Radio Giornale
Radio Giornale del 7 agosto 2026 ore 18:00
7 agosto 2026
····················
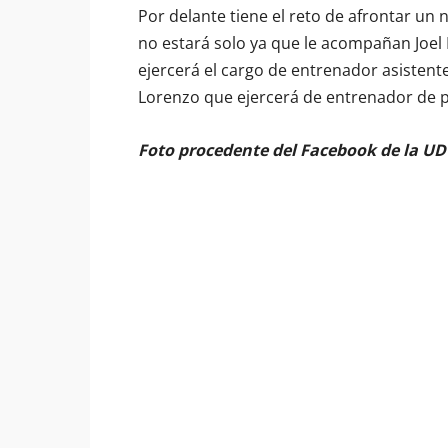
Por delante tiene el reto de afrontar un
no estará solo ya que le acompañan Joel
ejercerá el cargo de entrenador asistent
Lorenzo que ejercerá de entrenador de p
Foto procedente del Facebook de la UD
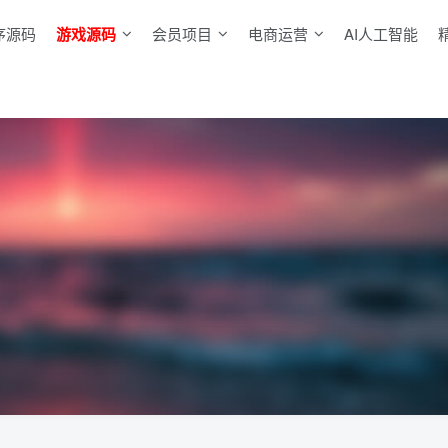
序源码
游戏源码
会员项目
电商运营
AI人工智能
····················
= Work task =
Look through the entries and copy every line in which the string "entrenador" appears.

= Exercise output =
ejercerá el cargo de entrenador asistent
Lorenzo que ejercerá de entrenador de p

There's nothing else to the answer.